Aujourd’hui, alors qu’il construit Atoms, sa société de robotique, et vient de conclure un tour de table massif mené par Andreessen Horowitz, Kalanick choisit de parler franchement. Il conseille même aux fondateurs d’éviter Benchmark. Cette position n’est pas anodine. Elle s’inscrit dans une réflexion plus large sur la nature même de la relation entre entrepreneur et investisseur. Pour lui, la barre minimale acceptable pour un VC est de « ne pas nuire ». Or, selon son expérience, seuls 10 % des investisseurs atteignent ce niveau. Et parmi eux, à peine 1 % apportent une véritable valeur ajoutée.

Un super haut standard pour un VC, c’est de ne faire aucun mal. Pourtant, dans mon expérience, seuls 10 % y arrivent. Et 1 % seulement sont vraiment utiles.

– Travis Kalanick

Ces chiffres, aussi tranchants soient-ils, résonnent auprès de nombreux fondateurs qui ont vécu des situations similaires. Ils soulignent un décalage structurel : l’investisseur dispose d’un siège au conseil et d’un pouvoir réel, mais il n’est pas immergé dans l’opérationnel quotidien. Kalanick utilise une métaphore éloquente pour illustrer ce fossé. Le fondateur est le maître d’échecs qui joue chaque coup. Le VC, lui, est un amateur passionné qui passe de temps en temps pour observer la partie et donner son avis.

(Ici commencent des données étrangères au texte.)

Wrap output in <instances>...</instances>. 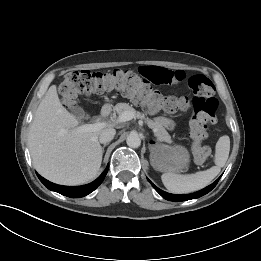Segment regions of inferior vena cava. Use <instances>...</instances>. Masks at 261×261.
Masks as SVG:
<instances>
[{"label":"inferior vena cava","instance_id":"602c4592","mask_svg":"<svg viewBox=\"0 0 261 261\" xmlns=\"http://www.w3.org/2000/svg\"><path fill=\"white\" fill-rule=\"evenodd\" d=\"M115 134L116 130L114 128L103 129L99 135V142L107 144L114 138Z\"/></svg>","mask_w":261,"mask_h":261}]
</instances>
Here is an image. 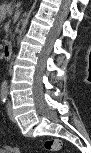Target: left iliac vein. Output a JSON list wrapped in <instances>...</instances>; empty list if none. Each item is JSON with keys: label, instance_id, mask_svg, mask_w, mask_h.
Here are the masks:
<instances>
[{"label": "left iliac vein", "instance_id": "4c4485c4", "mask_svg": "<svg viewBox=\"0 0 91 153\" xmlns=\"http://www.w3.org/2000/svg\"><path fill=\"white\" fill-rule=\"evenodd\" d=\"M7 113L9 115V118L11 119V121L15 122L12 104H11L10 100H8V102H7Z\"/></svg>", "mask_w": 91, "mask_h": 153}]
</instances>
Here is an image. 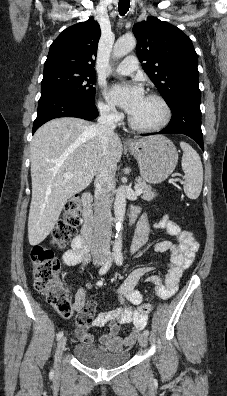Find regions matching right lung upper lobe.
I'll return each mask as SVG.
<instances>
[{
  "label": "right lung upper lobe",
  "instance_id": "right-lung-upper-lobe-1",
  "mask_svg": "<svg viewBox=\"0 0 227 396\" xmlns=\"http://www.w3.org/2000/svg\"><path fill=\"white\" fill-rule=\"evenodd\" d=\"M100 26L93 18L65 29L51 44L44 71L70 69L95 73Z\"/></svg>",
  "mask_w": 227,
  "mask_h": 396
}]
</instances>
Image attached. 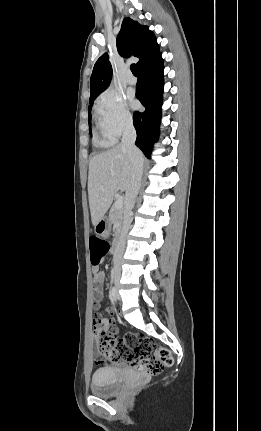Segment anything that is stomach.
Instances as JSON below:
<instances>
[{
    "mask_svg": "<svg viewBox=\"0 0 261 431\" xmlns=\"http://www.w3.org/2000/svg\"><path fill=\"white\" fill-rule=\"evenodd\" d=\"M94 231L97 235L101 237H107L111 231V223L109 219L103 217L97 224L94 226Z\"/></svg>",
    "mask_w": 261,
    "mask_h": 431,
    "instance_id": "1",
    "label": "stomach"
}]
</instances>
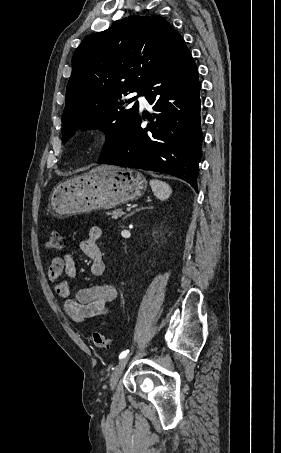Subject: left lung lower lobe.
Here are the masks:
<instances>
[{"label": "left lung lower lobe", "mask_w": 281, "mask_h": 453, "mask_svg": "<svg viewBox=\"0 0 281 453\" xmlns=\"http://www.w3.org/2000/svg\"><path fill=\"white\" fill-rule=\"evenodd\" d=\"M144 95L150 104L155 103L153 109L159 113L154 118L147 116L151 124L145 129L138 115L97 163L168 173L197 191L203 141L200 83L195 62L180 35L175 36Z\"/></svg>", "instance_id": "1"}]
</instances>
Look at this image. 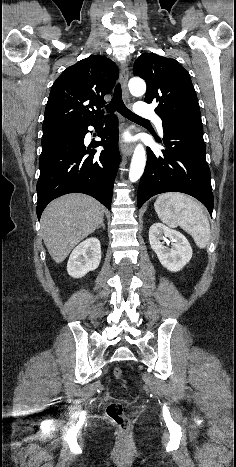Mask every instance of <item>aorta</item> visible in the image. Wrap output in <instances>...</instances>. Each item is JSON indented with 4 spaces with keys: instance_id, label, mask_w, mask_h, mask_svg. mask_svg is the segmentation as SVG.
<instances>
[{
    "instance_id": "aorta-1",
    "label": "aorta",
    "mask_w": 236,
    "mask_h": 467,
    "mask_svg": "<svg viewBox=\"0 0 236 467\" xmlns=\"http://www.w3.org/2000/svg\"><path fill=\"white\" fill-rule=\"evenodd\" d=\"M129 90L134 96H142L146 91V84L141 78H132L128 84ZM146 165V152L142 144L135 147L130 164L129 179L136 182L140 179Z\"/></svg>"
}]
</instances>
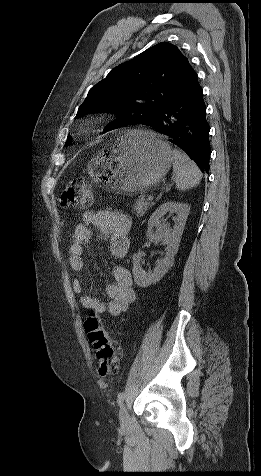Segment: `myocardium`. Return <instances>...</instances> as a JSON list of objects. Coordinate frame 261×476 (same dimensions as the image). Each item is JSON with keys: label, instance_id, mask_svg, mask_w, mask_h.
Returning a JSON list of instances; mask_svg holds the SVG:
<instances>
[{"label": "myocardium", "instance_id": "f54148a6", "mask_svg": "<svg viewBox=\"0 0 261 476\" xmlns=\"http://www.w3.org/2000/svg\"><path fill=\"white\" fill-rule=\"evenodd\" d=\"M85 128H86V129H88V128H89V125H88V124H87V125H85Z\"/></svg>", "mask_w": 261, "mask_h": 476}]
</instances>
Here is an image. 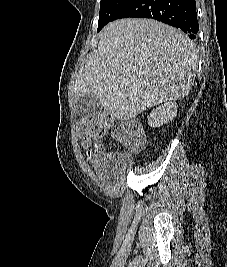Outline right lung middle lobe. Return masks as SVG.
<instances>
[{"instance_id": "right-lung-middle-lobe-1", "label": "right lung middle lobe", "mask_w": 227, "mask_h": 267, "mask_svg": "<svg viewBox=\"0 0 227 267\" xmlns=\"http://www.w3.org/2000/svg\"><path fill=\"white\" fill-rule=\"evenodd\" d=\"M127 1L128 0H101L97 29L98 32L113 19L115 14Z\"/></svg>"}]
</instances>
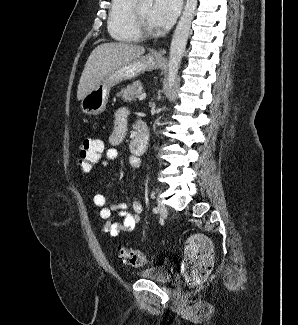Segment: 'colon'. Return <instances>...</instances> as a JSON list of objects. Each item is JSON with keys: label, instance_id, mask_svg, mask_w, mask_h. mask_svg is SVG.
I'll return each instance as SVG.
<instances>
[{"label": "colon", "instance_id": "5ec220e1", "mask_svg": "<svg viewBox=\"0 0 298 325\" xmlns=\"http://www.w3.org/2000/svg\"><path fill=\"white\" fill-rule=\"evenodd\" d=\"M103 143L96 138L86 137L80 147L78 167L82 173L90 172L100 160ZM120 257L124 263L139 267L147 262L146 255L136 249L123 248ZM213 268V248L204 235L194 233L188 236L183 260V273L186 280L194 285L203 283Z\"/></svg>", "mask_w": 298, "mask_h": 325}]
</instances>
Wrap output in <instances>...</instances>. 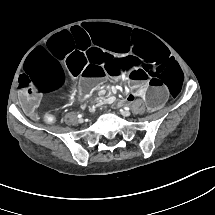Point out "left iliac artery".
<instances>
[{"instance_id":"1","label":"left iliac artery","mask_w":215,"mask_h":215,"mask_svg":"<svg viewBox=\"0 0 215 215\" xmlns=\"http://www.w3.org/2000/svg\"><path fill=\"white\" fill-rule=\"evenodd\" d=\"M125 110H129L130 108L128 106L124 107Z\"/></svg>"}]
</instances>
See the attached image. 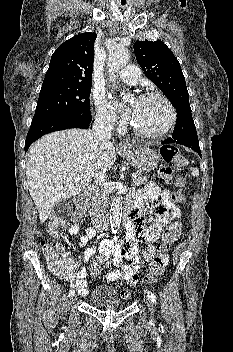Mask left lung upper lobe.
<instances>
[{
  "mask_svg": "<svg viewBox=\"0 0 233 352\" xmlns=\"http://www.w3.org/2000/svg\"><path fill=\"white\" fill-rule=\"evenodd\" d=\"M134 52L145 75L161 89L176 108L178 121L172 138H198L185 78L172 51L162 41H137L134 44Z\"/></svg>",
  "mask_w": 233,
  "mask_h": 352,
  "instance_id": "1",
  "label": "left lung upper lobe"
}]
</instances>
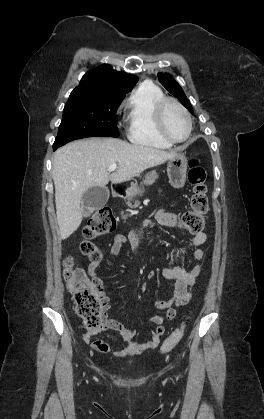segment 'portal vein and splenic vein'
Listing matches in <instances>:
<instances>
[{
    "label": "portal vein and splenic vein",
    "instance_id": "1",
    "mask_svg": "<svg viewBox=\"0 0 264 419\" xmlns=\"http://www.w3.org/2000/svg\"><path fill=\"white\" fill-rule=\"evenodd\" d=\"M116 168H117V164H116V163H113V164H111V165L109 166L108 171H109V172L115 171V170H116Z\"/></svg>",
    "mask_w": 264,
    "mask_h": 419
}]
</instances>
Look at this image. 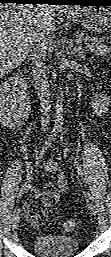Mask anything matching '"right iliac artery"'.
Masks as SVG:
<instances>
[{"instance_id": "1", "label": "right iliac artery", "mask_w": 111, "mask_h": 257, "mask_svg": "<svg viewBox=\"0 0 111 257\" xmlns=\"http://www.w3.org/2000/svg\"><path fill=\"white\" fill-rule=\"evenodd\" d=\"M57 133H58V130L54 128L52 130L51 134L49 135L48 139L46 140L44 146L42 147V150H41L39 156L36 159V164H38L40 162V159L43 157V155L45 154L46 150L51 146V143L55 139V137L57 136ZM20 200H21V195H19V197L17 199L16 209H18V207L20 205Z\"/></svg>"}]
</instances>
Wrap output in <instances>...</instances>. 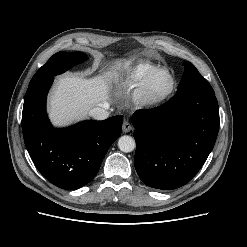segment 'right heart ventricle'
I'll return each mask as SVG.
<instances>
[{
    "label": "right heart ventricle",
    "mask_w": 247,
    "mask_h": 247,
    "mask_svg": "<svg viewBox=\"0 0 247 247\" xmlns=\"http://www.w3.org/2000/svg\"><path fill=\"white\" fill-rule=\"evenodd\" d=\"M157 67L149 61H139L128 67L120 77V84L125 87H135L141 78L151 69Z\"/></svg>",
    "instance_id": "e07e8e85"
}]
</instances>
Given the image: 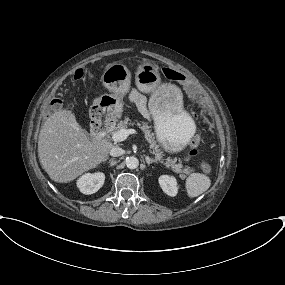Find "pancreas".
Wrapping results in <instances>:
<instances>
[{
  "label": "pancreas",
  "instance_id": "obj_1",
  "mask_svg": "<svg viewBox=\"0 0 285 285\" xmlns=\"http://www.w3.org/2000/svg\"><path fill=\"white\" fill-rule=\"evenodd\" d=\"M128 126H134V123L128 118L125 117L124 120L118 122L117 125H112L109 131L113 134L116 131L127 129ZM137 126L144 132L146 140L149 142L150 149H152V153L155 155L157 160H162L163 152L159 149V145L156 143L154 133L151 132L150 127L146 122L137 123ZM165 165L168 168H171L173 172L180 174V178H185V174H190L192 170L189 167H183V165L176 164V161L170 158H167L165 161Z\"/></svg>",
  "mask_w": 285,
  "mask_h": 285
}]
</instances>
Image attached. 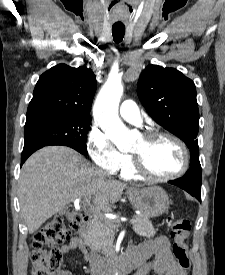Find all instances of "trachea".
<instances>
[{
    "instance_id": "trachea-1",
    "label": "trachea",
    "mask_w": 225,
    "mask_h": 275,
    "mask_svg": "<svg viewBox=\"0 0 225 275\" xmlns=\"http://www.w3.org/2000/svg\"><path fill=\"white\" fill-rule=\"evenodd\" d=\"M113 39L116 43H120L125 34V27H112Z\"/></svg>"
}]
</instances>
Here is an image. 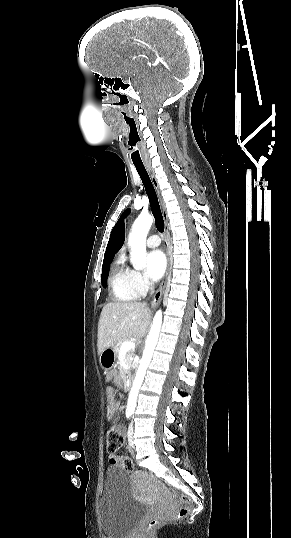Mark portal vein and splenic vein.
<instances>
[{
  "label": "portal vein and splenic vein",
  "instance_id": "portal-vein-and-splenic-vein-1",
  "mask_svg": "<svg viewBox=\"0 0 291 538\" xmlns=\"http://www.w3.org/2000/svg\"><path fill=\"white\" fill-rule=\"evenodd\" d=\"M135 348V343L132 341H126L121 345V351H129Z\"/></svg>",
  "mask_w": 291,
  "mask_h": 538
}]
</instances>
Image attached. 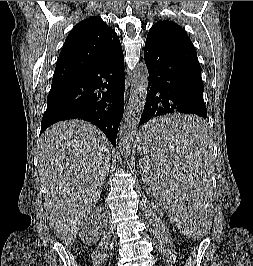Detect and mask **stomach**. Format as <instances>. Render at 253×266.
Masks as SVG:
<instances>
[{
  "label": "stomach",
  "instance_id": "0dacf381",
  "mask_svg": "<svg viewBox=\"0 0 253 266\" xmlns=\"http://www.w3.org/2000/svg\"><path fill=\"white\" fill-rule=\"evenodd\" d=\"M140 138H145L144 137V132H143V129H141V131L139 132V134H138V142H139V139ZM140 147V146H139Z\"/></svg>",
  "mask_w": 253,
  "mask_h": 266
}]
</instances>
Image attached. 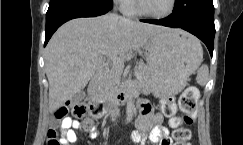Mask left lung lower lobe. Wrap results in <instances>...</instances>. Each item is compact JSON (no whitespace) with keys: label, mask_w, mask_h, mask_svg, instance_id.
Instances as JSON below:
<instances>
[{"label":"left lung lower lobe","mask_w":243,"mask_h":145,"mask_svg":"<svg viewBox=\"0 0 243 145\" xmlns=\"http://www.w3.org/2000/svg\"><path fill=\"white\" fill-rule=\"evenodd\" d=\"M146 23L164 25L173 28H182L202 40L207 46L211 56L213 54V43L215 36V26L201 25L190 22L182 17L177 11H173L171 15L160 20H141Z\"/></svg>","instance_id":"left-lung-lower-lobe-1"}]
</instances>
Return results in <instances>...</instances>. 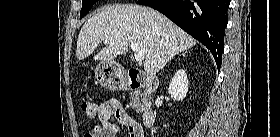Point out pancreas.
<instances>
[{
  "instance_id": "obj_1",
  "label": "pancreas",
  "mask_w": 280,
  "mask_h": 137,
  "mask_svg": "<svg viewBox=\"0 0 280 137\" xmlns=\"http://www.w3.org/2000/svg\"><path fill=\"white\" fill-rule=\"evenodd\" d=\"M140 96H142L141 93L134 92V93H132V95L130 97L131 105L136 108L137 112H142L149 105L147 99H143V103L141 104Z\"/></svg>"
}]
</instances>
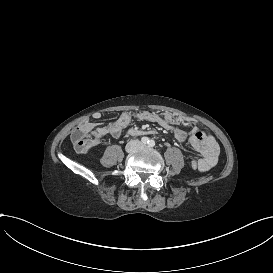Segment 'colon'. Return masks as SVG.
I'll list each match as a JSON object with an SVG mask.
<instances>
[{
    "mask_svg": "<svg viewBox=\"0 0 273 273\" xmlns=\"http://www.w3.org/2000/svg\"><path fill=\"white\" fill-rule=\"evenodd\" d=\"M92 132V123L90 121H83L81 125L74 127L73 132L68 134V141L79 152L93 151L95 149V142L86 138Z\"/></svg>",
    "mask_w": 273,
    "mask_h": 273,
    "instance_id": "1",
    "label": "colon"
}]
</instances>
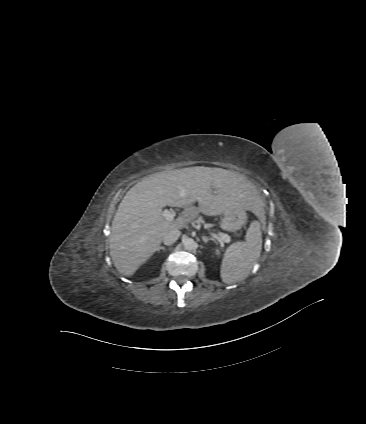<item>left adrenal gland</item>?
I'll list each match as a JSON object with an SVG mask.
<instances>
[{"label":"left adrenal gland","instance_id":"a2214340","mask_svg":"<svg viewBox=\"0 0 366 424\" xmlns=\"http://www.w3.org/2000/svg\"><path fill=\"white\" fill-rule=\"evenodd\" d=\"M202 240L204 241L205 244L209 243V241H213L214 243H216V240L212 237H207V236H202Z\"/></svg>","mask_w":366,"mask_h":424}]
</instances>
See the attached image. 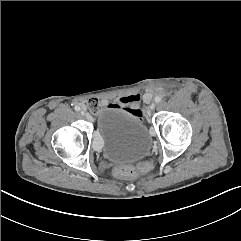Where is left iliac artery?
Masks as SVG:
<instances>
[{
	"mask_svg": "<svg viewBox=\"0 0 241 241\" xmlns=\"http://www.w3.org/2000/svg\"><path fill=\"white\" fill-rule=\"evenodd\" d=\"M161 100H162V99H161L160 96H156V97H155V102H156V103H159Z\"/></svg>",
	"mask_w": 241,
	"mask_h": 241,
	"instance_id": "obj_1",
	"label": "left iliac artery"
}]
</instances>
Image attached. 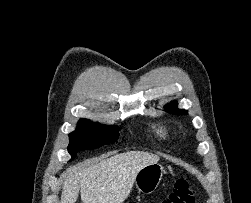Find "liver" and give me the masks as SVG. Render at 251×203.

Pourquoi si peu de capital-risqueurs apportent une réelle aide

La question centrale que pose Kalanick est simple : comment un investisseur pourrait-il réellement aider quand il n’est pas dans le détail du jeu ? Les VCs sont souvent glamourisés. Ils ont un statut, une visibilité, et une influence sur les décisions stratégiques. Pourtant, leur capacité à contribuer de manière concrète reste limitée par la nature même de leur métier. Ils gèrent plusieurs participations, suivent des tableaux de bord et interviennent ponctuellement. Le fondateur, lui, vit chaque crise, chaque pivot, chaque décision produit ou commerciale.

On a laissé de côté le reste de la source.